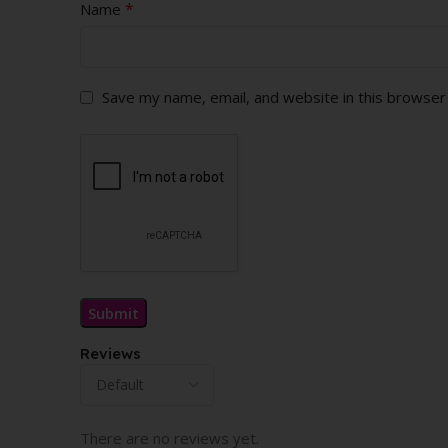
*
Name
Save my name, email, and website in this browser
Reviews
There are no reviews yet.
-------
Reproduce the full listing above verbatim, with no pictures included.

*
Name
Save my name, email, and website in this browser
Reviews
There are no reviews yet.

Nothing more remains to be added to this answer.